Your objective: For the entries that follow, produce an exact copy with no pictures in it.

Extracted data:
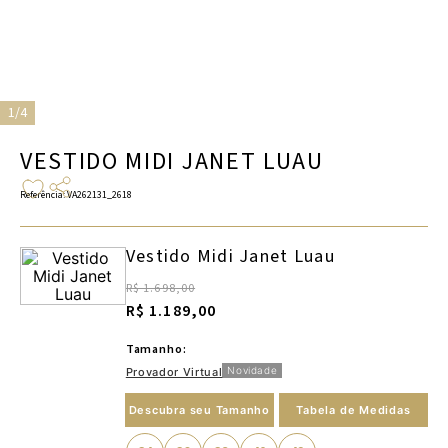
1/4
VESTIDO MIDI JANET LUAU
Referência
:
VA262131_2618
Vestido Midi Janet Luau
R$ 1.698,00
R$ 1.189,00
Tamanho:
Novidade
Provador Virtual
Descubra seu Tamanho
Tabela de Medidas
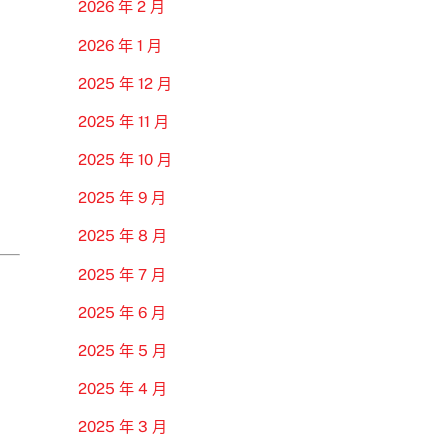
2026 年 2 月
2026 年 1 月
2025 年 12 月
2025 年 11 月
2025 年 10 月
2025 年 9 月
2025 年 8 月
2025 年 7 月
2025 年 6 月
2025 年 5 月
2025 年 4 月
2025 年 3 月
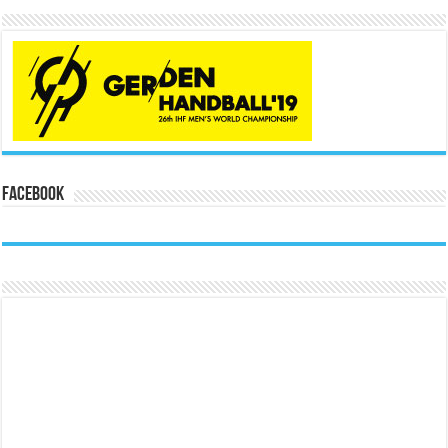
Facebook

Exercise answer:
1/4
VESTIDO MIDI JANET LUAU
Referência
:
VA262131_2618
Vestido Midi Janet Luau
R$ 1.698,00
R$ 1.189,00
Tamanho:
Novidade
Provador Virtual
Descubra seu Tamanho
Tabela de Medidas
2026 年 2 月
2026 年 1 月
2025 年 12 月
2025 年 11 月
2025 年 10 月
2025 年 9 月
2025 年 8 月
2025 年 7 月
2025 年 6 月
2025 年 5 月
2025 年 4 月
2025 年 3 月
Facebook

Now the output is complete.